Openly — not secretly
As of rightnot by your PERMISSION. This is the crucial one.
Without interruption — for the full twenty years
Peaceably

So: if you allow it, say that you are allowing it. In writing.

Permissive use does not ripen into a prescriptive easement. Only use as of right does.

Which means the defence is simple, and it is a letter:

“You may cross my land with my permission, which I may withdraw at any time.”

Give it to the neighbour. Keep a copy. Renew it occasionally.

It costs nothing, it does not require you to be unpleasant to anyone, and it completely prevents twenty years of neighbourly tolerance from turning into a permanent right against your land.

What it means when you buy

Easements pass with the land. They bind YOU.

An easement is attached to the land, not to a person. It survives every sale.

Which means an easement granted — or acquired by prescription — long before you were born binds you today.

You buy a plot to build a house. There is a right of way across the middle of it, in favour of the landlocked plot behind. You cannot build over it, and you cannot revoke it.

It is not on the sale deed. It is not on the encumbrance certificate. Nobody mentioned it, because nobody had to.

How to find them — because they do not appear where you would look

  1. GO AND LOOK. Walk the plot. Is there a path? A track? Tyre marks? A gate in a wall that leads somewhere? A worn path across a plot is the single best evidence of a right of way, and it costs nothing to notice.
  2. Ask the neighbours. Not the seller. The neighbours. “Does anyone cross this land?” They will tell you, and they have no reason not to.
  3. Look at the shajra / village map. Is the plot behind you landlocked? If it has no other access, it almost certainly has a right of way over someone — and that someone may be you.
  4. Check drainage. Where does the water from the plot above actually go?
  5. Look at windows overlooking your plot. Old windows may have acquired a right to light — which can constrain what you build.
  6. Ask your lawyer to check for recorded easements — but understand that prescriptive easements are, by definition, unrecorded. They exist because of use, not because of a document.
This is why a site visit is not optional

An easement acquired by twenty years of use appears in no document. Not the sale deed, not the encumbrance certificate, not the RERA filing.

It appears as a worn path across the grass.

Go and look at the land. With your own eyes. In daylight. And ask the neighbours what crosses it.

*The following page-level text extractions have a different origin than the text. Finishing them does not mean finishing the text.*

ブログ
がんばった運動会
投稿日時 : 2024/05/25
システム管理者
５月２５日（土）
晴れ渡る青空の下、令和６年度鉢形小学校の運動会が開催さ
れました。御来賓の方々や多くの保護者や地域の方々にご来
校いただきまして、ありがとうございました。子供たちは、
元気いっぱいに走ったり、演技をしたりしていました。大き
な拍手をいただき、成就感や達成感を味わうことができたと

Frequently asked questions

What is an easement in property?

A right one landowner has over another's land — a right of way, a right to light and air, a right of drainage, a right of support. They do not own the land; they have a right over it. And the easement attaches to the LAND, so it passes with the property to every future owner.

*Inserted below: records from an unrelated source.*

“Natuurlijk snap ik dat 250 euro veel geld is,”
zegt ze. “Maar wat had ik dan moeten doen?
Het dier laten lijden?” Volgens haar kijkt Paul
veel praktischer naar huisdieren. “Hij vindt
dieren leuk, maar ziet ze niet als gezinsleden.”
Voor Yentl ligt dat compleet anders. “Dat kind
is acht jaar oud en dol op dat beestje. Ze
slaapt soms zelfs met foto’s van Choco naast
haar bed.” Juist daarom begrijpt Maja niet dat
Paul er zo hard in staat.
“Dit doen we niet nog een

How does someone acquire an easement?

By express grant, by necessity — or by PRESCRIPTION: twenty years of peaceable, open, uninterrupted enjoyment AS OF RIGHT makes it absolute and indefeasible. Which means a neighbour's path across your plot, allowed as a courtesy twenty-two years ago, may now be a legal right you cannot revoke.

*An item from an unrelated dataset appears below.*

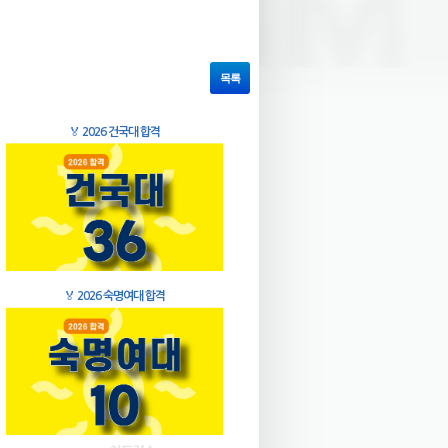
목록
🏅
2026 건국대 합격
🏅
2026 숙명여대 합격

How do I stop a neighbour acquiring a right of way over my land?

Permissive use does not ripen into a prescriptive easement — only use AS OF RIGHT does. So give them written permission: 'You may cross my land with my permission, which I may withdraw at any time.' Keep a copy, and renew it occasionally. It costs nothing, requires you to be unpleasant to nobody, and completely prevents twenty years of tolerance becoming a permanent right.

Do easements pass to a new owner?

Yes — an easement attaches to the land, not to a person, and survives every sale. Which means an easement granted or acquired long before you were born binds you today. You may buy a plot to build on and find a right of way across the middle of it that you cannot build over and cannot revoke.

How do I find out if there is an easement on a property?

Go and look. A worn path, a track, tyre marks, a gate in a wall leading somewhere — that is the best evidence there is, and it costs nothing to notice. Ask the neighbours, not the seller. Check whether the plot behind is landlocked, because if it has no other access it almost certainly has a right of way over someone. Prescriptive easements are, by definition, unrecorded — they appear in no document, only on the ground.